Kehidupan yang sulit tidak menyurutkan langkah Regina yang sejak kecil sudah bercita-cita untuk menjadi penjaga keadilan hukum di masyarakat. Beruntung, ia diterima di Fakultas Hukum UGM dengan beasiswa UKT Pendidikan Unggul Bersubsidi 100 persen.
Saat ditemui di rumahnya yang masih berdinding batako dengan isi rumah yang sangat sederhana. Ruang tamu berukuran kecil yang dibuat memanjang digunakan untuk menyimpan tumpukan sokasi yang sudah hampir selesai dianyam. Persis sebelah pintu masuk, terdapat meja kecil yang sehari-hari digunakan Regina untuk belajar.
Regina mengaku masih merasakan seperti mimpi melihat kenyataan dirinya diterima kuliah di Fakultas Hukum UGM. Tidak terbayangkan oleh dirinya sebelumnya, seorang anak gadis desa tinggal di pedalaman perbukitan bisa diterima kuliah di salah satu universitas bergengsi di Indonesia. Saking tidak percaya dirinya, ia sempat menyembunyikan informasi terkait pendaftaran kuliahnya di UGM pada teman-teman di sekolahnya. “Saya nggak kepikiran akan kuliah, maunya bakalan kerja dulu nanti baru mikirin kuliah,” kenangnya.
Regina masih ingat, saat ia menyampaikan maksudnya untuk mendaftar kuliah ke ibunya, Ni Kadek Nely Supriyati (43), dengan meyakinkan bahwa ibunya tidak usah khawatir soal biaya karena ia juga mendaftar beasiswa.
“Nanti pas nggak dapat beasiswa, gimana?”

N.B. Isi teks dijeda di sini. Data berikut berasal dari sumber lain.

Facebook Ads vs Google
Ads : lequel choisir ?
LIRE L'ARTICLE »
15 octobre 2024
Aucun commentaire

“Tapi saya mau coba dulu, Bu.”
Sang ibunda tidak pernah melarang keinginan sang anak. Meski dari pekerjaan ia dan suami sebagai pengrajin bambu, hanya cukup untuk memenuhi kebutuhan sehari hari dan cukup membeli bensin motor untuk keperluan Regina ke sekolah di SMAN 1 Singaraja yang jaraknya 17 kilometer dari rumahnya.
“Setiap tiga hari sekali dikasih uang 50 ribu untuk ganti bensin boncengan dengan teman ke sekolah,” katanya.

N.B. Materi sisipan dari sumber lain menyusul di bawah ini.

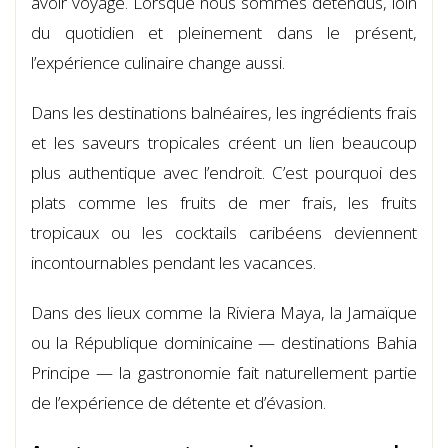
avoir voyagé. Lorsque nous sommes détendus, loin
du quotidien et pleinement dans le présent,
l’expérience culinaire change aussi.
Dans les destinations balnéaires, les ingrédients frais
et les saveurs tropicales créent un lien beaucoup
plus authentique avec l’endroit. C’est pourquoi des
plats comme les fruits de mer frais, les fruits
tropicaux ou les cocktails caribéens deviennent
incontournables pendant les vacances.
Dans des lieux comme la Riviera Maya, la Jamaïque
ou la République dominicaine — destinations Bahia
Principe — la gastronomie fait naturellement partie
de l’expérience de détente et d’évasion.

Di sekolah, Regina dikenal dengan anak yang cukup cerdas. Selain sering juara kelas, nilai mata pelajaran IPS seperti Geografi dan Ekonomi, ia selalu mendapat nilai 9. “Selama tiga tahun sering juara 2 dan pernah juara 4 pas di awal, tapi nilai selalu naik terus,” ujarnya.
Untuk mendukung belajar di sekolah, Regina mengandalkan buku-buku LKS yang ia beli di sekolah. Sedangkan untuk buku cetak sudah didapatkan dari sekolah secara gratis. Sedangkan untuk waktu belajarnya, Regina mengaku menyempatkan waktu sekitar 1-2 jam menjelang tidur. “Sore hari setelah pulang sekolah, saya membantu ibu buat anyaman. Sekitar jam 8 malam saya mulai belajar dan buka buku,” katanya.
Kehidupan keluarga yang penuh kesederhanaan ini, Regina tahu diri untuk tidak menuntut banyak ke kedua orang tuanya. Apalagi sang Ayah, I Gede Suastra Jaya (44) beberapa tahun lalu pernah terkena serangan stroke ringan. Praktis pekerjaan yang dilakoninya sekarang ini membantu sang istri membuat anyaman dan berjualan bensin eceran di depan rumahnya.
Tepat di hari pengumuman kelulusan tiba, Regina masih ingat persis saat pulang sekolah, dia tidak begitu antusias untuk membuka layar ponselnya karena ia merasa tidak akan lolos. Kalau pun lolos, ia hanya diterima di salah perguruan tinggi negeri di Bali. “Saya nggak yakin bakalan diterima, jadi nggak bilang ke teman-teman, kebetulan waktu itu link web sempat error,” kenangnya.
Selang beberapa jam kemudian, Regina mencoba membuka situs pengumuman SNBP. Dia tidak menyangka namanya terdaftar diterima kuliah di prodi Ilmu Hukum UGM.
“Saya lolos, Pak” kata regina pada Ayahnya.
Lolos di Bali?
“Nggak, di Jogja”
Kedua orang tua regina senang bukan kepalang, anaknya sulungnya diterima kuliah di PTN.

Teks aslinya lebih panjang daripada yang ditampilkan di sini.